- [What you will do]:
Nothing but a number should be given: the count of lines in the data that include the string "filters".

Document layout analysis data
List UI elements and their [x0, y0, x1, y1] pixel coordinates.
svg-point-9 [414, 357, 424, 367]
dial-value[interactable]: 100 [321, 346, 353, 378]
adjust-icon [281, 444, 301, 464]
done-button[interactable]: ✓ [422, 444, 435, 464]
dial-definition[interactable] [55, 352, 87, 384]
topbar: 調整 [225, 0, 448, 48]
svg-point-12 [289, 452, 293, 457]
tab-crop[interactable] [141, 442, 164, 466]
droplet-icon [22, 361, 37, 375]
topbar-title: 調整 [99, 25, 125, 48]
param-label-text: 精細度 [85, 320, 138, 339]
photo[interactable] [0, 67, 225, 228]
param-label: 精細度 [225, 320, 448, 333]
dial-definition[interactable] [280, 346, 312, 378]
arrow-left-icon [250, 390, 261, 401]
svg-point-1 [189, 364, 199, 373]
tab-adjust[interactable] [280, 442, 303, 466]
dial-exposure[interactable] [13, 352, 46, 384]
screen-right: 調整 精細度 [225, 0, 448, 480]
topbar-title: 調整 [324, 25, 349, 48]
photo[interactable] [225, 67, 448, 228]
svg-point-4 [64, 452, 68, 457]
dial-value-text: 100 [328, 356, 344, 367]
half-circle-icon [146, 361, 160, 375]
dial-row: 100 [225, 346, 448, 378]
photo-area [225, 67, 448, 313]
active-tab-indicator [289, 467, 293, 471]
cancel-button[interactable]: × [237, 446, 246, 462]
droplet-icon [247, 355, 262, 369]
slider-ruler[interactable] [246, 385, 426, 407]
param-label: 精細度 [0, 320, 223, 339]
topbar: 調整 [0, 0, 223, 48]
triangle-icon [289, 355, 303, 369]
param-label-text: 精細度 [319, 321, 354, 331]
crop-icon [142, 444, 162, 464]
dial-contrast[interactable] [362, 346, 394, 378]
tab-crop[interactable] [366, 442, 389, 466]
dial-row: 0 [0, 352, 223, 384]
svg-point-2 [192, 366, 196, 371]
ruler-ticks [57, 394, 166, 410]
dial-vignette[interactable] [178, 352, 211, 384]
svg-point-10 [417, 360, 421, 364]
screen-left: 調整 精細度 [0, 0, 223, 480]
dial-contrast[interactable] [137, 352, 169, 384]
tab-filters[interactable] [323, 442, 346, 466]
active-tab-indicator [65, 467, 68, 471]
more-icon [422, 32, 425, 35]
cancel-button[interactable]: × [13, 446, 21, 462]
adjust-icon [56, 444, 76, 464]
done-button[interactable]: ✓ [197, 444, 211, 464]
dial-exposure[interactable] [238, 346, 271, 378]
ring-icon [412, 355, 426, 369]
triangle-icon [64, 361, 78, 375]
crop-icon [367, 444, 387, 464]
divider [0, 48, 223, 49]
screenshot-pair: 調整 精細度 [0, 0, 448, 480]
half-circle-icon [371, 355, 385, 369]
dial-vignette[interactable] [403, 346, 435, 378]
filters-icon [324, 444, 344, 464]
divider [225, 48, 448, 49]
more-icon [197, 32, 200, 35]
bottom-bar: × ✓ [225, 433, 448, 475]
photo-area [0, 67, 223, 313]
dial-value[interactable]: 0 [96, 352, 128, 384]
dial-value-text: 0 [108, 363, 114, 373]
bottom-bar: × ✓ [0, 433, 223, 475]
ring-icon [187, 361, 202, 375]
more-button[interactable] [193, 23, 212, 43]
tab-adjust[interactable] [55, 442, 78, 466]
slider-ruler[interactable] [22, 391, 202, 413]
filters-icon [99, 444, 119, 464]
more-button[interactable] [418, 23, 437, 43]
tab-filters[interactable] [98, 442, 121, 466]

- [Answer for the task]:
4